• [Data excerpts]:
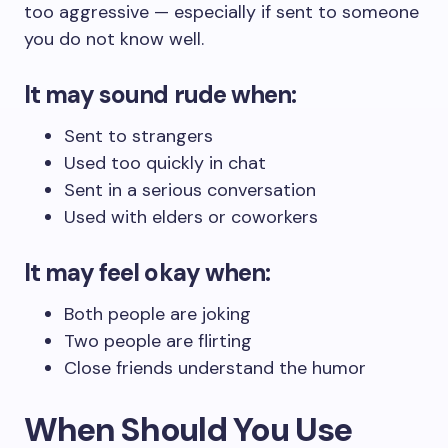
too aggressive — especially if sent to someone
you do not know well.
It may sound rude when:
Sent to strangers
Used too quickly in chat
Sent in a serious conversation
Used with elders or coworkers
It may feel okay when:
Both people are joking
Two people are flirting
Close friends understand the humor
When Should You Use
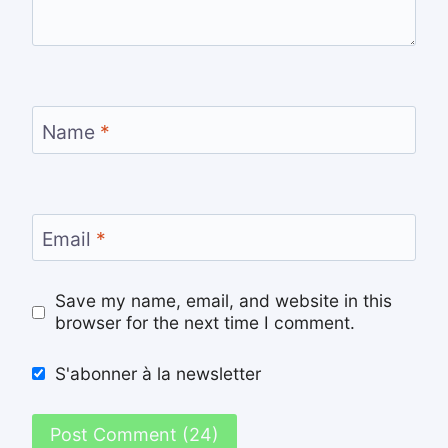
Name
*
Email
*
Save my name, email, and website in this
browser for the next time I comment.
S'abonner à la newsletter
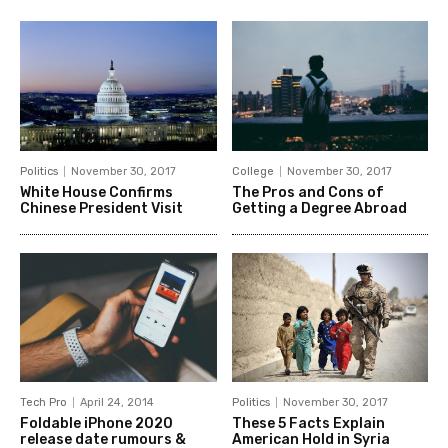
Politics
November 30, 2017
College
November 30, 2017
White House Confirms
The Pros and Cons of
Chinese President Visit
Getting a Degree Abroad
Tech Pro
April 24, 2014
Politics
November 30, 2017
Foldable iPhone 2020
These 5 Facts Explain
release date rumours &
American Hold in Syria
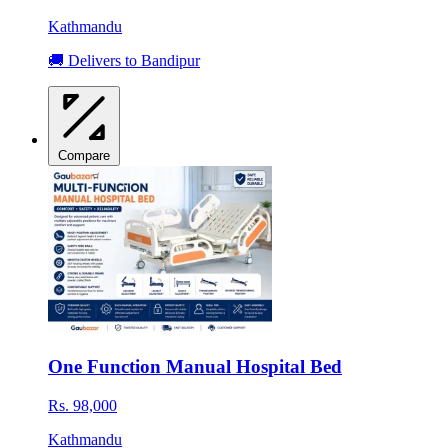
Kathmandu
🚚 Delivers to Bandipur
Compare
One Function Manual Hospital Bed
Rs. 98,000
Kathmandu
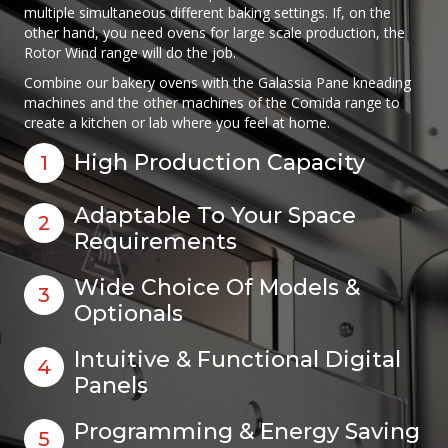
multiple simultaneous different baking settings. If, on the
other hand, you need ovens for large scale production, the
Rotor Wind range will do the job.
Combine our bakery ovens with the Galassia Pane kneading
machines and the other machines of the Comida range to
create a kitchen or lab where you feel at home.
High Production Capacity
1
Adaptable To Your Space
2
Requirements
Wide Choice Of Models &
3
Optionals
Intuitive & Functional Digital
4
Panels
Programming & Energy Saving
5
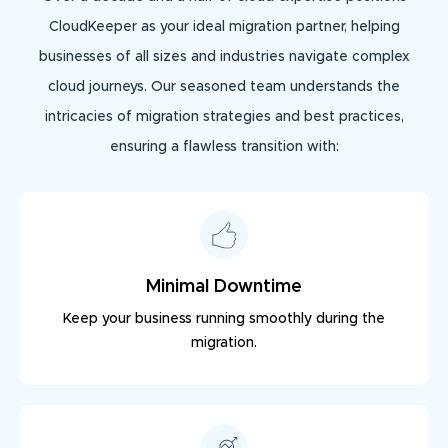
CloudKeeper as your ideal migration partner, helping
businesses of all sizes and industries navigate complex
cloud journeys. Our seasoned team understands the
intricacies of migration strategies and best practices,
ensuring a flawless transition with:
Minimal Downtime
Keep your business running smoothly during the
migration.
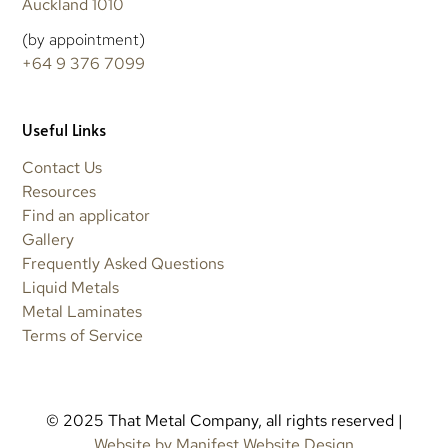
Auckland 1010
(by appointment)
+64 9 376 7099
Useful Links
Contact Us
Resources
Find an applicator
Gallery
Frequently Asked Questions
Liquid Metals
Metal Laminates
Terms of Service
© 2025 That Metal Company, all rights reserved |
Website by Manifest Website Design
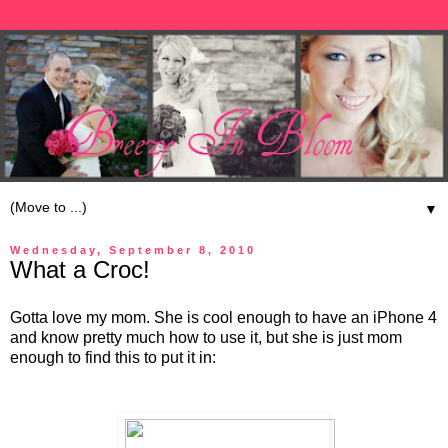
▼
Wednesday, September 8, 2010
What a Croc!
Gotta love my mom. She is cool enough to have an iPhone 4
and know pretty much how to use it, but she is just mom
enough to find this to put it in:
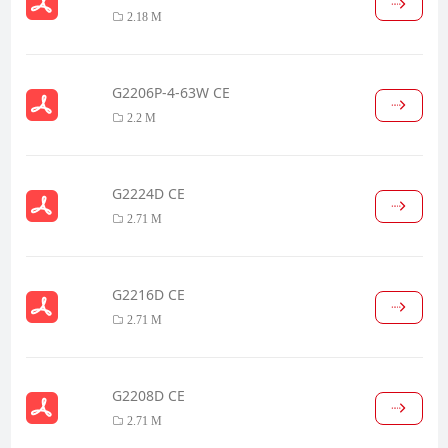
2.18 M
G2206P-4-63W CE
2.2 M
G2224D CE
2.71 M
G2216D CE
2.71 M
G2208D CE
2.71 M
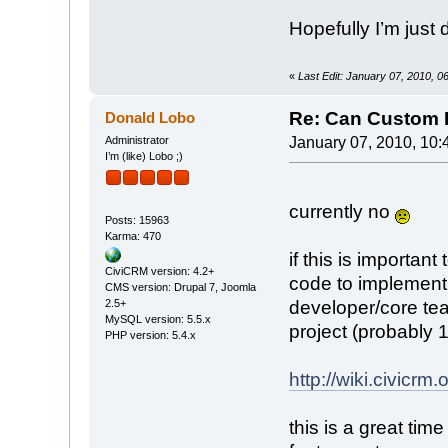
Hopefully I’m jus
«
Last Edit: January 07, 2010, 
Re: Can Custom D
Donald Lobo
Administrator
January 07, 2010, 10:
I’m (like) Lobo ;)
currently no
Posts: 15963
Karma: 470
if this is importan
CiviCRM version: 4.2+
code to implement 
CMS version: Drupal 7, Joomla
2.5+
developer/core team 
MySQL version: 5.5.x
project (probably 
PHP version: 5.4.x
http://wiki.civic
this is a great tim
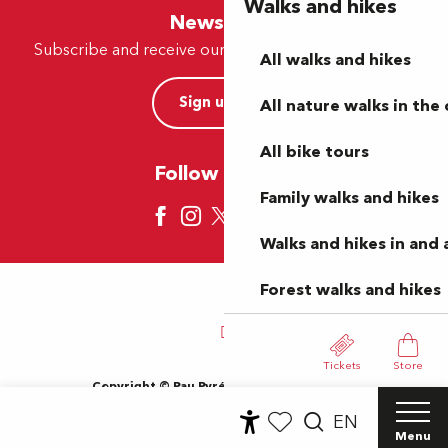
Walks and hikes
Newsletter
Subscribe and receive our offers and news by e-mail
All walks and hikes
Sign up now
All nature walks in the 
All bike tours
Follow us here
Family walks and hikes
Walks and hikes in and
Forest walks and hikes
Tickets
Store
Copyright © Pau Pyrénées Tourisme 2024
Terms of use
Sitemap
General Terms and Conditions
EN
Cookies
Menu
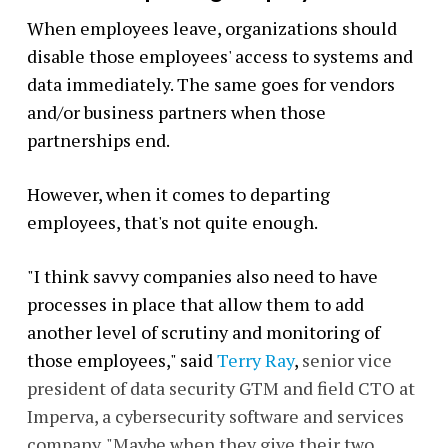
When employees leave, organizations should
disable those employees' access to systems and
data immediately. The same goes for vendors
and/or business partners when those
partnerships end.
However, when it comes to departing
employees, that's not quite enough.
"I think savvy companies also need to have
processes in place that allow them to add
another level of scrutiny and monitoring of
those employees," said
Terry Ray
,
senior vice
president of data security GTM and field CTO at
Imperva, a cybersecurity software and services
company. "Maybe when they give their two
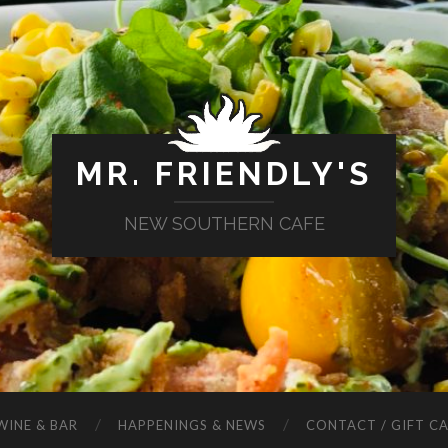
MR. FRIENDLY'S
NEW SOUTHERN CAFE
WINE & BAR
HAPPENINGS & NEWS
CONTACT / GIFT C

• [Task directions]: Of the entries above, repeat exactly the lines between the line with "Donald Lobo" and the line with "project (probably", inclusive, and no others.

• [Answer to this exercise]:
Donald Lobo
Administrator
January 07, 2010, 10:
I’m (like) Lobo ;)
currently no
Posts: 15963
Karma: 470
if this is importan
CiviCRM version: 4.2+
code to implement 
CMS version: Drupal 7, Joomla
2.5+
developer/core team 
MySQL version: 5.5.x
project (probably 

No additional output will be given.